@insectecutor said:
Isn't GTA supposed to hold a mirror to society? I thought the sexism in GTA was part of its commentary on how much society and the media fails in those areas but Patrick made it sound like it was genuinely hateful. I've not played GTA5 yet so I don't know, seems tough to believe.
See, I used to think that too, but it's been a harder and harder for me to find that stance legitimate as time goes on. Idle Thumbs has a really good example of an annoying habit 'satirical' or parodic games will fall into. It doesn't really in itself concern social matters, but I think it illustrates the same sort of problem admirably.
Basically, suppose that you and I set out to make a parody of SNES and other early era JPRGs—nevermind our actual dispositions to the genre, just run with it for now. In making this game we would certainly want to highlight and lampshade every sort of funny, strange, and peculiar quirk which pervades the genre, and maybe even call out a couple of specific titles for affectionate teasing. It's all going splendid. Now, naturally we'd also want to hold mirror up to some pitfalls of the genre—some genuine annoyances we have with them.
And, of course, one of the first such examples would be the frustratingly long and tedious boss battles where the dickbag has a ludicrous number of transformations and separate forms he undergoes just as the player depletes his health for the umpteenth time and so on. Basically, for whatever reason suppose that we took issue with this trope, and found it instead to artificially and cheaply lengthen boss fights at the direct expense of a players direct enjoyment of the game. There's no way we could set out to parody classic RPGs without touching on this. So what do we do? We exaggerate and hyperbolize it. Our big bad evil guy ends up having 20 or 30 bullshit super-forms or more, and every step of the way the protagonists and the villain himself are notable self-aware of this absurdity and increasingly exasperated and so on. It's hilarious, I'm sure.
But however successful this parody of RPGs may or may not end up being, there is one particular aspect wherein we indubitably failed far beyond any appropriate measure of expression. If we had at any point sought to actually address and deal with those issues we perceived to be legitimately holding our favorite genre back, we may rest assured: we did not do that. For, in lieu of actually confronting the bullshit artificially lengthened boss fight, we instead made one even more bullshit, and still subjected our players to that experience. However clever we might have been our presentation and execution, at the end of the day we still made another goddamn bossfight that just won't fucking end. We had a golden opportunity to make the exception that proves the rule, and instead made the quintessential example.
This has been a overly-long way to articulate a point that probably doesn't need so much context to argue. I apologize for that. It doesn't help that it's late at night here and my writing style gets stupid and pretentious when I'm tired (I swear I almost used 'articulability' at some point or another). Nonetheless, I think it's an observation worth noting that illustrating or bringing attention to a problem, while not inherently bad or destructive, is not the same as actually addressing and fixing persistent and lingering issues. Grand Theft Auto, since its inception, has always held this so-called mirror up to American society and demonstrated and illustrated all of our failings and hypocrisies and so on. The delivery, as always, is fantastic, and to the end that Rockstar wanted to remind all of us that videogames and society are pretty damn deplorable and sexist, they succeeded brilliantly. But what they haven't and have never done is actually help move videogames (and the little sliver of society videogames can be said to represent) beyond these problems. It's insensible to think that GTA was somehow unable to do this if it had so-desired: GTA V is a multibillion dollar production, let alone the financial scale of the franchise as a whole behind it, and the company behind that. The opportunity was there to show the world what the next step is beyond this systematic problems, and that opportunity was ignored.

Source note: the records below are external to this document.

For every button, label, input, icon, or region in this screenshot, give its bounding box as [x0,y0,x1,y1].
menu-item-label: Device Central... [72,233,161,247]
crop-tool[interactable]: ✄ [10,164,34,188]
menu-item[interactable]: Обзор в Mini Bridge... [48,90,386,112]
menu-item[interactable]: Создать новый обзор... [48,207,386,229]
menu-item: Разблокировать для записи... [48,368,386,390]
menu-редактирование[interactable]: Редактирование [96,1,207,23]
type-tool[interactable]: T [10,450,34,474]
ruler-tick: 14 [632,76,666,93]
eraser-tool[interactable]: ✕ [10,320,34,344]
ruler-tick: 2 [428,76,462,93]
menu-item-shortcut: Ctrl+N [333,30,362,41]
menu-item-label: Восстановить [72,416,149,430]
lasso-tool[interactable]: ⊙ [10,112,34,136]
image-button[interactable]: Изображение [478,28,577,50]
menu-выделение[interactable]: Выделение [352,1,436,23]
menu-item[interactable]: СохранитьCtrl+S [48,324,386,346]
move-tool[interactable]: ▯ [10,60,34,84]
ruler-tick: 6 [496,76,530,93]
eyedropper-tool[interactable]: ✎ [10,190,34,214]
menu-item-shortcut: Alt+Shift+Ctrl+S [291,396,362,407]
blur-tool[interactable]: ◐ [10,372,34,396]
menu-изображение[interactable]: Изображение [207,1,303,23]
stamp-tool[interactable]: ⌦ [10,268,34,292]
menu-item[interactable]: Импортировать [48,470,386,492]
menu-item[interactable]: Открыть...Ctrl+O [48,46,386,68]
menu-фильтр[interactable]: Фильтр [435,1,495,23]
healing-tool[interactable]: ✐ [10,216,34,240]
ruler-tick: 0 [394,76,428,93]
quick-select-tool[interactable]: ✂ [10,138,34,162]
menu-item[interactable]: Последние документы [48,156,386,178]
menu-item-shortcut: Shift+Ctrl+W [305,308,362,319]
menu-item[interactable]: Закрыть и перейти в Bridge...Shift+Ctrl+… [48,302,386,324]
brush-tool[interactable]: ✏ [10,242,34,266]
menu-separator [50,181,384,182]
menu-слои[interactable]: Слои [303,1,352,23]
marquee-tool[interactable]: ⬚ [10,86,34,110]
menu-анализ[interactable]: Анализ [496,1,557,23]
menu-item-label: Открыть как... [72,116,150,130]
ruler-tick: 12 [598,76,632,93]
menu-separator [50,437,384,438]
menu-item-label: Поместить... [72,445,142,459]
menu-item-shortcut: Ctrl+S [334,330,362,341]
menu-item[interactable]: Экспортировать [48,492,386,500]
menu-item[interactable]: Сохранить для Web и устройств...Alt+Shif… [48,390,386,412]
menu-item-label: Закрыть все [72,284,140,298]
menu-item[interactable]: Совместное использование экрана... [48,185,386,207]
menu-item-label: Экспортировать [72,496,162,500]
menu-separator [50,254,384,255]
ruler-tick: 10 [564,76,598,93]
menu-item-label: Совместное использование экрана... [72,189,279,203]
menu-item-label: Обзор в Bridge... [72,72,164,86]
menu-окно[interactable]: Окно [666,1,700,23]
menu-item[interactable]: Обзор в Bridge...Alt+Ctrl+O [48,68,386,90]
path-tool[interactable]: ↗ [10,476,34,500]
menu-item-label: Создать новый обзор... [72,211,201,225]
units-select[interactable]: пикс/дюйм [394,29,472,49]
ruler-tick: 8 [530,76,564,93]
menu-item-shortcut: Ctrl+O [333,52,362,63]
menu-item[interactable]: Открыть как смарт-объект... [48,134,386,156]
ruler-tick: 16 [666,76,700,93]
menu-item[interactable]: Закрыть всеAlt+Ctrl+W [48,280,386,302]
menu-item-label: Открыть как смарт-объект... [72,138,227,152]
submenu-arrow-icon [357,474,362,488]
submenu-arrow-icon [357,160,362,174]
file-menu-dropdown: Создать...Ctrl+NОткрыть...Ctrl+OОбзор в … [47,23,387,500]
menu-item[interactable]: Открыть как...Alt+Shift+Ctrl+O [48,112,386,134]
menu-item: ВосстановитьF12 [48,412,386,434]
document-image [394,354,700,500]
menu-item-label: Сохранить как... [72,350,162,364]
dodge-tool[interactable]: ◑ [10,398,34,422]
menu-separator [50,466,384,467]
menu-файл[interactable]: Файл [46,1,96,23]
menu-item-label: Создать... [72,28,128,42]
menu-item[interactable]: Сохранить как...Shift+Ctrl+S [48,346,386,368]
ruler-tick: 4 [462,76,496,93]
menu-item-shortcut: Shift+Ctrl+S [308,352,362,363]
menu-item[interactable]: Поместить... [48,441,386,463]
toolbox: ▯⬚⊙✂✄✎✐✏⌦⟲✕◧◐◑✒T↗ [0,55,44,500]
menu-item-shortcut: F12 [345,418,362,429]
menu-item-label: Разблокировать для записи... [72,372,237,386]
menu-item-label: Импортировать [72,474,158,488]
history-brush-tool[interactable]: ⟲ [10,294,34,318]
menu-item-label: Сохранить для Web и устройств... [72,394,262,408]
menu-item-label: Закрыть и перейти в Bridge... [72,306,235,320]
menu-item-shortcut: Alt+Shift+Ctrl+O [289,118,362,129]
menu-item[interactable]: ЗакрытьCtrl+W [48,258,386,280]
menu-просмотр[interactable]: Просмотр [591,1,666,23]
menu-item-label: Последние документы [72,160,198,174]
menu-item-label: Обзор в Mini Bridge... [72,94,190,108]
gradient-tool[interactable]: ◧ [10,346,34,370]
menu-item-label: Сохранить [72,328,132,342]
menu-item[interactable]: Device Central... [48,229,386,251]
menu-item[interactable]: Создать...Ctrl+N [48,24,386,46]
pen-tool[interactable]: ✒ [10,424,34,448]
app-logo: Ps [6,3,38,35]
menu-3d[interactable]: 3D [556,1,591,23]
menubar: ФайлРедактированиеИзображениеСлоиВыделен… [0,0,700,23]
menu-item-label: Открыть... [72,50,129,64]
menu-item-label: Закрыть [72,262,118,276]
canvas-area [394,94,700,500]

I suppose all I mean to say is this: if you want to improve the quality of acting down at your local community theater (which has, of late, been absolutely horrific), you ultimately have two options. You can send Tommy Wiseau to be your next Hamlet, or you can send Laurence Olivier. Both, at the end of the day, will have beyond measure of all doubt assured everyone just how bad the acting at the theater has been, but only one will have actually improved it.
So. I don't want to criticize GTA for not doing something it never promised it was going to do in the first place, but I can understand peoples' exasperation if they are tired of yet more illustrations and examples of just what is wrong with the status quo, and would instead appreciate something that really attempts to change it.